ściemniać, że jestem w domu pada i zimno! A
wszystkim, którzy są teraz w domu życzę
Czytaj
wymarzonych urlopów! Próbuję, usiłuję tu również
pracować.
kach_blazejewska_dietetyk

++++++

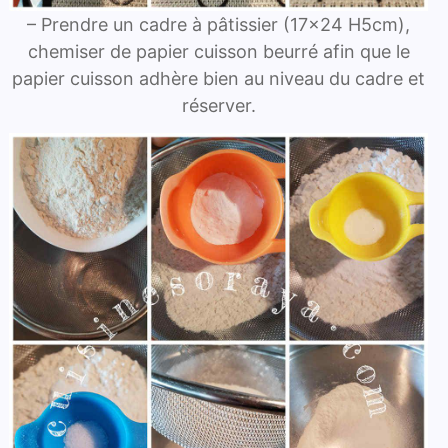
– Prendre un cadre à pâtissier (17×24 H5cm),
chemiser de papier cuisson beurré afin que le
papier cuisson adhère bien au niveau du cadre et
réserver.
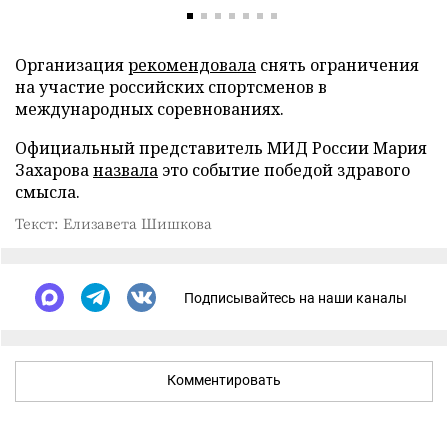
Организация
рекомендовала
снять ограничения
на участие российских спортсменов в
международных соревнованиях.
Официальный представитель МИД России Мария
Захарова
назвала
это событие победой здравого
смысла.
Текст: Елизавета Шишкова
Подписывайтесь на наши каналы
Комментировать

++++++

▶ [Activity]: Look through the listing above and copy each line where the string "papier" occurs.

▶ [Written solution]:
chemiser de papier cuisson beurré afin que le
papier cuisson adhère bien au niveau du cadre et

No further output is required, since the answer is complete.